Erica Groshen, former Commissioner of the Bureau of Labor Statistics, responds to five questions on the future of data accumulation in the U.S.

On Aug. 29, former Bureau of Labor Statistics Commissioner Erica Groshen held a seminar at the Upjohn Institute’s offices in Kalamazoo, Michigan. We sat down with Groshen the following day to get more detail on some of the concepts she mentioned during the seminar. The following transcript has been edited for length; a full transcript is available at



Q: Do you see any role for private third-party data supplementing or supplanting official government labor statistics? If so, what it would be?

EG: I would say a symbiotic relationship is where we are heading. Administrative data is very useful but it doesn't have some of the features of official statistics. To make the transition to a statistic you can use, you almost always have to use official data, which is based on a representative sample that has known properties. So there will be an increasing need for official statistics at the same time you have this explosion of other sources.

The other way the statistical system benefits from having all this third-party data is there's a lot of innovation the statistical agencies can learn from. Things like autocoding, small domain estimation, highly computationally intensive work, are things the statistical agencies have been able to adapt for use within the system.

One of the things you have to do with any statistic is figure out whether or not it makes sense in light of other things you think you know. So, that validation work is important.

Q: Response rates to surveys have been dropping, especially for household surveys. How did BLS address this decline?

EG: It’s always a three-legged pitch: it’s really important, it's safe, and we make it as easy as possible. The key thing to maintaining it these days is convincing people it’s safe and counteracting any aspersions it's not worth it because the data’s garbage or something.

To lower the burden, BLS has been offering many response modes to lots of its surveys: if you want to do it on paper, if you want to fax, if you want to call it in. Other things are to key off their own internal system as much as possible, so to work with intermediary companies such as payroll service providers and software providers.

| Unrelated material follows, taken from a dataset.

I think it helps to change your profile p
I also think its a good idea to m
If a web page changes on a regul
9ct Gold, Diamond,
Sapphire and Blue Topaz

Machine coding is a way of reducing burden on respondents as well. Instead of asking companies to give us your standard occupational codes, you can say to companies "just give us your occupational title" and BLS would use machine coding to convert that to SOC codes.

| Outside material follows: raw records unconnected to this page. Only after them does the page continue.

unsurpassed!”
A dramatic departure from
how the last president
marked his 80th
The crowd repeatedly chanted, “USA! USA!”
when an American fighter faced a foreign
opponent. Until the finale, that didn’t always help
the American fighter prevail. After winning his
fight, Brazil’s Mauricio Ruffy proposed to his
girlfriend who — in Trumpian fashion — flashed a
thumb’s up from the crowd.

Agencies need to make sure they communicate well about why the respondent can trust the agencies to do the right thing with the data, to protect it and to turn it into info that’s important to the respondents. To the extent you can use administrative data you should, but there is just some information you’re not going to get if you don't ask people.

Q: There is concern that changing work relationships—for example, independent contractors, gig workers, app-based workers—are evolving faster than BLS can develop the tools to measure. How has BLS documented these forms of work?

EG: BLS has run a supplement to the current population survey, called the Survey of Contingent Work and Alternative Work Arrangements. And there have been two questions added: was this contingent work or alternative work? Was it mediated through an electronic platform, with matching, or was the work done electronically? But that (survey funding) is a one-shot deal, and BLS is going to need to have the resources to follow it.

The gaping hole is in understanding how employers see these alternative works and how they've changed their attitude toward how they obtain labor. One step toward doing that is changing the Quarterly Census of Employment and Wages Annual Refiling Survey to make it a random sample each quarter and then to add some questions about the employment practices of establishments.

We have a puzzle with the current population survey. There are a set of questions: Do you work part time? Do you hold multiple jobs? Are you self-employed? If we’re having this burgeoning of alternative and contingent work arrangements, you think that would see any one of these growing and you don't. Some of that work has been done right here at the Upjohn Institute by Susan Houseman. There is some evidence that people aren't thinking about work for which they receive 1099 forms as work. Cognitive research is needed to figure out how people are thinking about it so you can structure the questions properly.

Q: Federal statistical agencies have experienced multiple budget freezes and cuts recently, even as the demand for better data has grown. How are cuts decided?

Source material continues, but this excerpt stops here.